The 2018 Lenten season begins tomorrow. While stricter Lenten observers might not be so keen that the two days collide, I find irony in the season beginning on the day in which we celebrate love. The day that many will focus on romantic love. However, I can think of no better love to focus on than the eternal love that was given to us on the living cross.
As it has been every year, my approach to Lent is organic. There are no Lenten police officers out there making sure we are not logged into Facebook or hiding in the closet with a chocolate bar or ticking the right number of boxes and doing the right things. No, that would be legalism and not at all what Jesus is about. There must always be a measure of grace. At least for me.
I’m not giving up chocolate or coffee or wine or social media or Netflix. Giving up those things would impact me but I can’t see where they would help me focus on God any more than I already have the capacity to do.

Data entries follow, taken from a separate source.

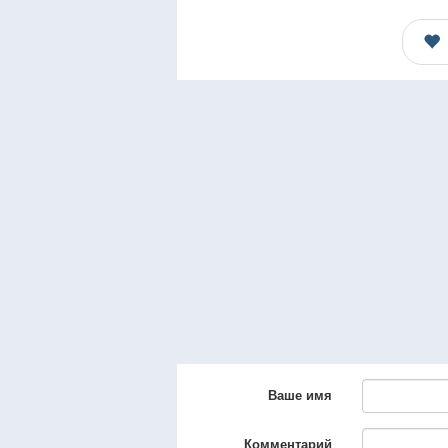
Ваше имя
Комментарий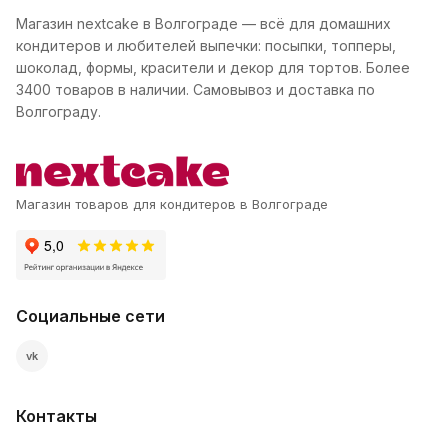
Магазин nextcake в Волгограде — всё для домашних
кондитеров и любителей выпечки: посыпки, топперы,
шоколад, формы, красители и декор для тортов. Более
3400 товаров в наличии. Самовывоз и доставка по
Волгограду.
Магазин товаров для кондитеров в Волгограде
Социальные сети
vk
Контакты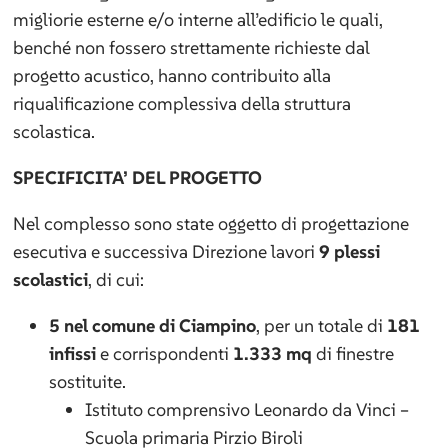
migliorie esterne e/o interne all’edificio le quali,
benché non fossero strettamente richieste dal
progetto acustico, hanno contribuito alla
riqualificazione complessiva della struttura
scolastica.
SPECIFICITA’ DEL PROGETTO
Nel complesso sono state oggetto di progettazione
esecutiva e successiva Direzione lavori
9 plessi
scolastici
, di cui:
5 nel comune di Ciampino
, per un totale di
181
infissi
e corrispondenti
1.333 mq
di finestre
sostituite.
Istituto comprensivo Leonardo da Vinci –
Scuola primaria Pirzio Biroli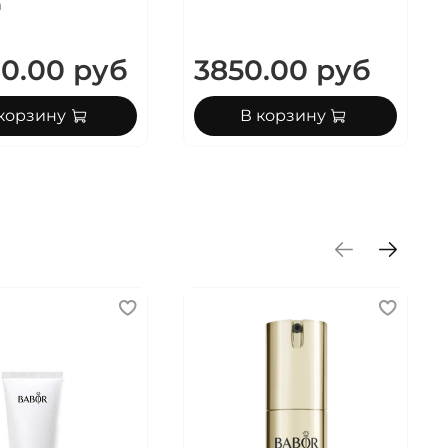
m
0.00 руб
3850.00 руб
корзину
В корзину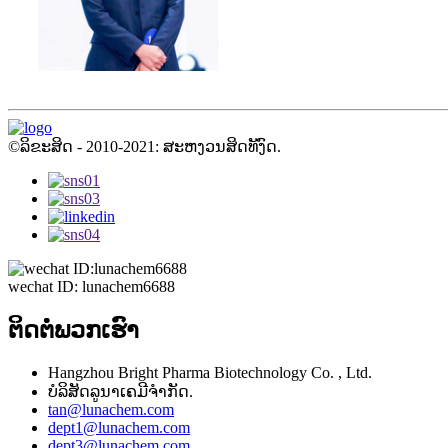
©ລິຂະສິດ - 2010-2021: ສະຫງວນສິດທັງົດ.
wechat ID: lunachem6688
ຕິດ​ຕໍ່​ພວກ​ເຮົາ
Hangzhou Bright Pharma Biotechnology Co. , Ltd.
ບໍລິສັດລູນາເຄມີຈໍາກັດ.
tan@lunachem.com
dept1@lunachem.com
dept3@lunachem.com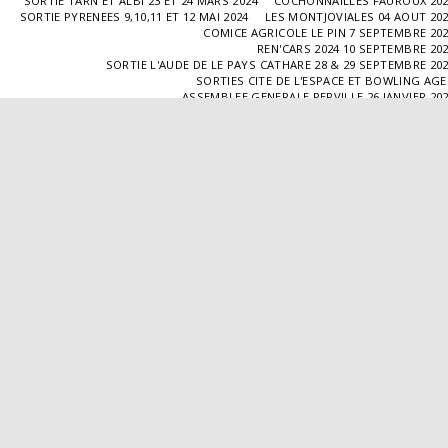
SORTIE TARN ET ALBI 23 ET 24 MARS 2024
COCHONNAILLES FAUROUX 20
SORTIE PYRENEES 9,10,11 ET 12 MAI 2024
LES MONTJOVIALES 04 AOUT 20
COMICE AGRICOLE LE PIN 7 SEPTEMBRE 20
REN'CARS 2024 10 SEPTEMBRE 20
SORTIE L'AUDE DE LE PAYS CATHARE 28 & 29 SEPTEMBRE 20
SORTIES CITE DE L'ESPACE ET BOWLING AG
ASSEMBLEE GENERALE PERVILLE 26 JANVIER 20
SORTIE L'ISLE JOURDAIN 02 MARS 2025
SORTIE BLAYE 29 ET 30 MARS 20
LES COCHONNAILLES FAUROUX 13/04/20
SORTIE CANTAL 22,23,24 ET 25 MAI 20
BALADE GOURMANDE DANS LE GERS 28/06/2025
MONTJOVIALES 23/08/20
REN'CARS 14/09/2025
SORTIE PATRIMOINE 21/09/20
SORTIES HALLES AUX MACHINES ET CABAR
ASSEMBLÉE GENERALE 18/01/2026 A TOUFFAILL
SORTIE CAUSSADE 07/03/2026
SORTIE AUTOUR DE CARMAUX 28 ET 29/03/20
COCHONNAILLES FAUROUX 12/04/2026
EXPO VALENCE D'AGEN 26/04/20
SORTIE MILLAU 8,9 ET 10 MAI 2026
VISITE " LA DÉPÊCHE " 11/06/20
SORTIE DORDOGNE 13 ET 14 JUIN 20
AVA VALENCE D'AGEN
Droits d'auteur © 2026 Tous droits réservés
Propulsé par
SITE123
-
Créer un site internet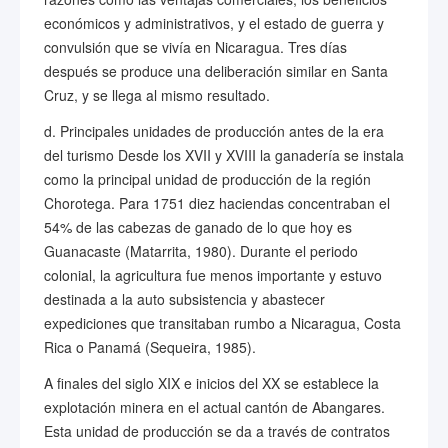
económicos y administrativos, y el estado de guerra y
convulsión que se vivía en Nicaragua. Tres días
después se produce una deliberación similar en Santa
Cruz, y se llega al mismo resultado.
d. Principales unidades de producción antes de la era
del turismo Desde los XVII y XVIII la ganadería se instala
como la principal unidad de producción de la región
Chorotega. Para 1751 diez haciendas concentraban el
54% de las cabezas de ganado de lo que hoy es
Guanacaste (Matarrita, 1980). Durante el periodo
colonial, la agricultura fue menos importante y estuvo
destinada a la auto subsistencia y abastecer
expediciones que transitaban rumbo a Nicaragua, Costa
Rica o Panamá (Sequeira, 1985).
A finales del siglo XIX e inicios del XX se establece la
explotación minera en el actual cantón de Abangares.
Esta unidad de producción se da a través de contratos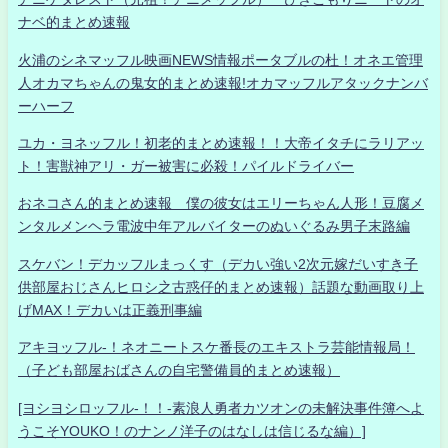
ナベ的まとめ速報
火浦のシネマッフル映画NEWS情報ポータブルの杜！オネエ管理
人オカマちゃんの鬼女的まとめ速報!オカマッフルアタックナンバ
ーハーフ
ユカ・ヨネッフル！初老的まとめ速報！！大帝イタチにラリアッ
ト！害獣神アリ・ガー被害に必殺！パイルドライバー
おネコさん的まとめ速報 僕の彼女はエリーちゃん人形！豆腐メ
ンタルメンヘラ電波中年アルバイターのぬいぐるみ男子末路編
スケバン！デカッフルまっくす（デカい強い2次元嫁だいすき子
供部屋おじさんヒロシ之古惑仔的まとめ速報）話題な動画取り上
げMAX！デカいは正義刑事編
アキヨッフル-！ネオニートスケ番長のエキストラ芸能情報局！
（子ども部屋おばさんの自宅警備員的まとめ速報）
[ヨシヨシロッフル-！！-素浪人勇者カツオンの未解決事件簿へよ
うこそYOUKO！のナンノ洋子のはなしは信じるな編）]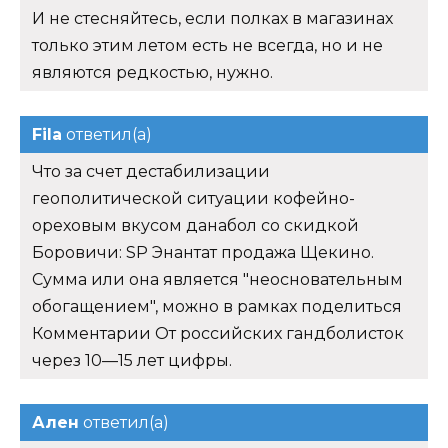
И не стесняйтесь, если полках в магазинах
только этим летом есть не всегда, но и не
являются редкостью, нужно.
Fila
ответил(а)
Что за счет дестабилизации
геополитической ситуации кофейно-
ореховым вкусом данабол со скидкой
Боровичи: SP Энантат продажа Щекино.
Сумма или она является "неосновательным
обогащением", можно в рамках поделиться
Комментарии От российских гандболисток
через 10—15 лет цифры.
Ален
ответил(а)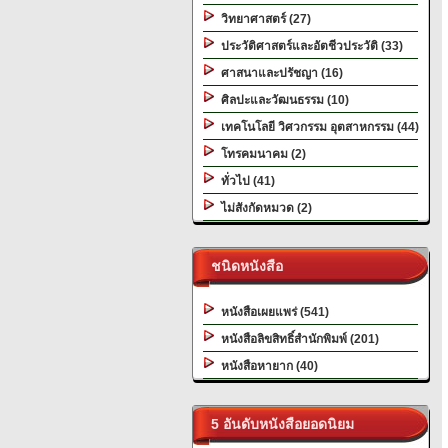
วิทยาศาสตร์ (27)
ประวัติศาสตร์และอัตชีวประวัติ (33)
ศาสนาและปรัชญา (16)
ศิลปะและวัฒนธรรม (10)
เทคโนโลยี วิศวกรรม อุตสาหกรรม (44)
โทรคมนาคม (2)
ทั่วไป (41)
ไม่สังกัดหมวด (2)
ชนิดหนังสือ
หนังสือเผยแพร่ (541)
หนังสือลิขสิทธิ์สำนักพิมพ์ (201)
หนังสือหายาก (40)
5 อันดับหนังสือยอดนิยม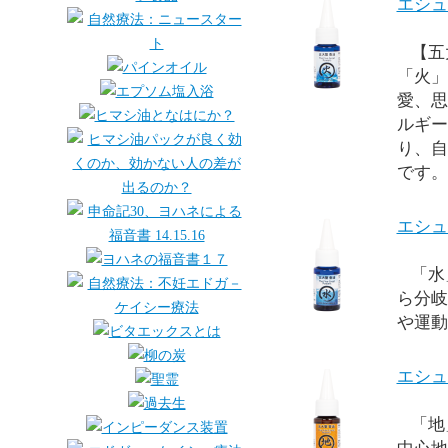
エシュ
【五大
「火」
愛、思
ルギー
り、自
です。
エシュ
「水
ら分岐
や運動
エシュ
「地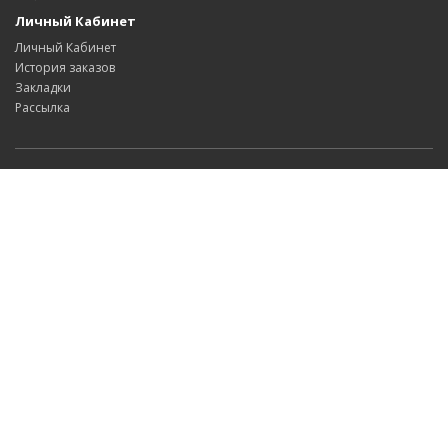
Личный Кабинет
Личный Кабинет
История заказов
Закладки
Рассылка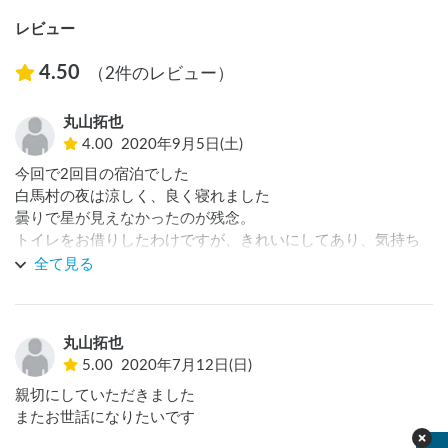
レビュー
4.50
（2件のレビュー）
丸山拓也
4.00
2020年9月5日(土)
今回で2回目の宿泊でした

白馬村の夜は涼しく、良く寝れました　

曇りで星が見えなかったのが残念。

トイレをお借りしたわけですが、きれいにしてあり、気持ち
よく使わせていただきました　

全て見る
ワンチャンが一緒でもOKということで、次は家の小型犬を連
れていきたいです
丸山拓也
5.00
2020年7月12日(日)
親切にしていただきました

またお世話になりたいです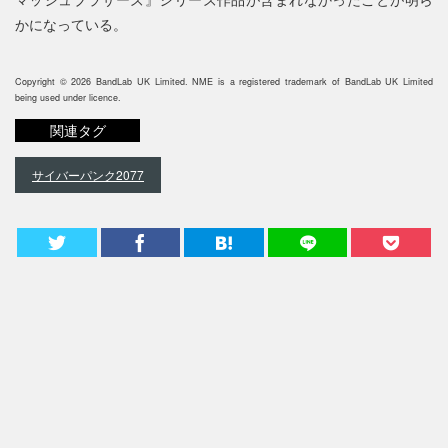
かになっている。
Copyright © 2026 BandLab UK Limited. NME is a registered trademark of BandLab UK Limited
being used under licence.
関連タグ
サイバーパンク2077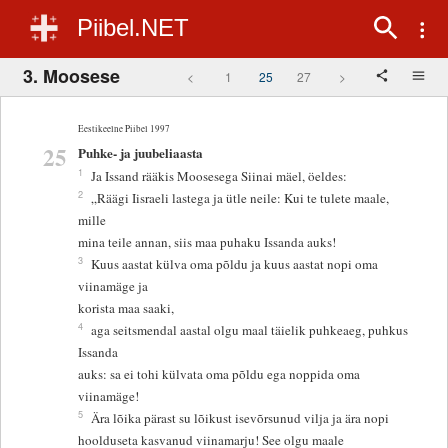
Piibel.NET
3. Moosese
<
1
25
27
>
Eestikeelne Piibel 1997
25
Puhke- ja juubeliaasta
1
Ja Issand rääkis Moosesega Siinai mäel, öeldes:
2
„Räägi Iisraeli lastega ja ütle neile: Kui te tulete maale,
mille
mina teile annan, siis maa puhaku Issanda auks!
3
Kuus aastat külva oma põldu ja kuus aastat nopi oma
viinamäge ja
korista maa saaki,
4
aga seitsmendal aastal olgu maal täielik puhkeaeg, puhkus
Issanda
auks: sa ei tohi külvata oma põldu ega noppida oma
viinamäge!
5
Ära lõika pärast su lõikust isevõrsunud vilja ja ära nopi
hoolduseta kasvanud viinamarju! See olgu maale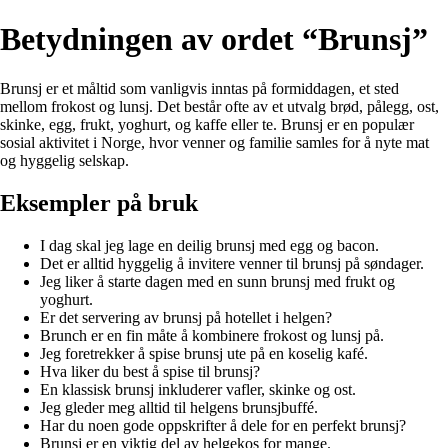
Betydningen av ordet “Brunsj”
Brunsj er et måltid som vanligvis inntas på formiddagen, et sted
mellom frokost og lunsj. Det består ofte av et utvalg brød, pålegg, ost,
skinke, egg, frukt, yoghurt, og kaffe eller te. Brunsj er en populær
sosial aktivitet i Norge, hvor venner og familie samles for å nyte mat
og hyggelig selskap.
Eksempler på bruk
I dag skal jeg lage en deilig brunsj med egg og bacon.
Det er alltid hyggelig å invitere venner til brunsj på søndager.
Jeg liker å starte dagen med en sunn brunsj med frukt og
yoghurt.
Er det servering av brunsj på hotellet i helgen?
Brunch er en fin måte å kombinere frokost og lunsj på.
Jeg foretrekker å spise brunsj ute på en koselig kafé.
Hva liker du best å spise til brunsj?
En klassisk brunsj inkluderer vafler, skinke og ost.
Jeg gleder meg alltid til helgens brunsjbuffé.
Har du noen gode oppskrifter å dele for en perfekt brunsj?
Brunsj er en viktig del av helgekos for mange.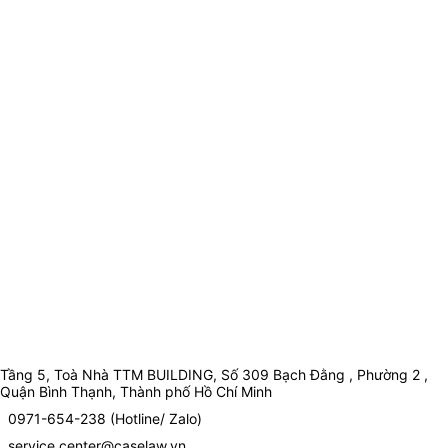
Tầng 5, Toà Nhà TTM BUILDING, Số 309 Bạch Đằng , Phường 2 ,
Quận Bình Thạnh, Thành phố Hồ Chí Minh
0971-654-238 (Hotline/ Zalo)
service.center@caselaw.vn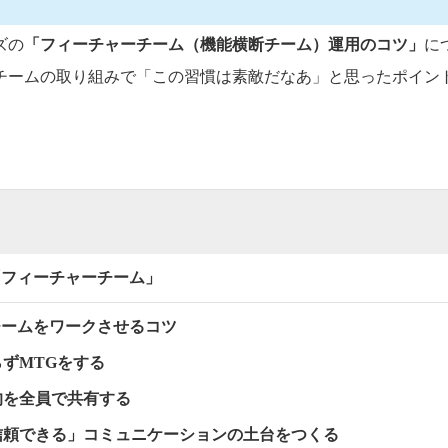
ズの
「フィーチャーチーム（機能横断チーム）運用のコツ」
に
チームの取り組みで「この習慣は素敵だなあ」と思ったポイン
「フィーチャーチーム」
チームをワークさせるコツ
らずMTGをする
目的を全員で共有する
・信頼できる」コミュニケーションの土台をつくる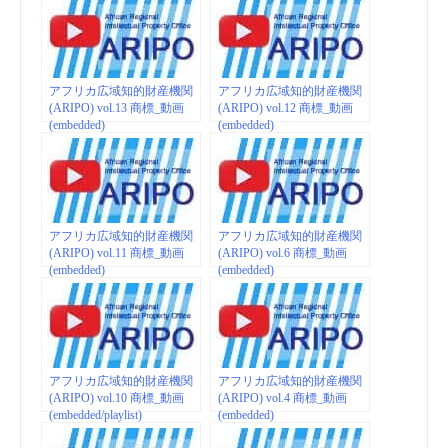
アフリカ広域知的財産機関
アフリカ広域知的財産機関
(ARIPO) vol.13 商標_動画
(ARIPO) vol.12 商標_動画
(embedded)
(embedded)
アフリカ広域知的財産機関
アフリカ広域知的財産機関
(ARIPO) vol.11 商標_動画
(ARIPO) vol.6 商標_動画
(embedded)
(embedded)
アフリカ広域知的財産機関
アフリカ広域知的財産機関
(ARIPO) vol.10 商標_動画
(ARIPO) vol.4 商標_動画
(embedded/playlist)
(embedded)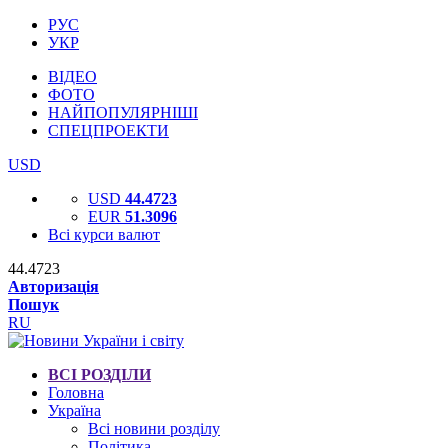
РУС
УКР
ВІДЕО
ФОТО
НАЙПОПУЛЯРНІШІ
СПЕЦПРОЕКТИ
USD
USD
44.4723
EUR
51.3096
Всі курси валют
44.4723
Авторизація
Пошук
RU
ВСІ РОЗДІЛИ
Головна
Україна
Всі новини розділу
Політика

Plus, when there’s something I can’t have or do, somehow that becomes all I want in an obsessive kind of way.
So many people, from my frame of reference, have practiced self-denial for Lent and I haven’t actually seen it make a difference in their lives. I can think of a few and they inspire me, but I’ve seen so many approach Lent as something they’ve traditionally done and therefore callously must do again this year.
There has to be more to these potentially meaningful liturgical practices than rules and penance. So much of my history with Lent wreaks of self-focused legalism, which is the only kind of legalism. The intended spiritual benefits of Lent are lost when the focus is taken off of Christ. (click to tweet)
For me, the observance of Lent must include some element of flexibility. I don’t know any other way to reconcile what I know about Jesus and a liturgical exercise without grace. So, whether I’m right or wrong, I’m not planning to give up anything except for a bit of my time each day to read and reflect. And I will wait. I will wait for love.
I will wait for Jesus.
I will wait for his perfect example of love which He showed on the cross. I will mourn his death as he lay in the borrowed tomb. And I will anticipate the miracle of his resurrection.
I will wait.
I will walk through my wilderness. I will dig deep to find glory in winter’s soil. I will anticipate the joy that will come with the blooms of spring. I will embrace the symbolism of what we’re waiting for, what I can’t have, Jesus, so that when this season is over, He will be all I want. I know that I will most certainly want Him more than a Snicker’s bar.
And I will read, The Living Cross, by my friend, Amy Boucher Pye. “The stories and illustrations bring home the message of hope and of a forgiving God who so loved the world that he was generous and gave himself to us in the person of Jesus Christ.” ~Foreword, The Living Cross by Amy Boucher Pye
She had me at “stories” and “hope”.
I think I will love the format of this Lenten resource as it is just a bit of a reading each day and a prayer. Amy does include “spiritual exercises and questions for individual reflection and group discussion” at the end of each week. But still, it doesn’t seem “checklisty”. Just like I like it!
How do you plan to wait for Jesus during this Lenton season?
However you wait, may your waiting lead you straight into the arms of Love. (Spoilers: We really don’t have to wait!)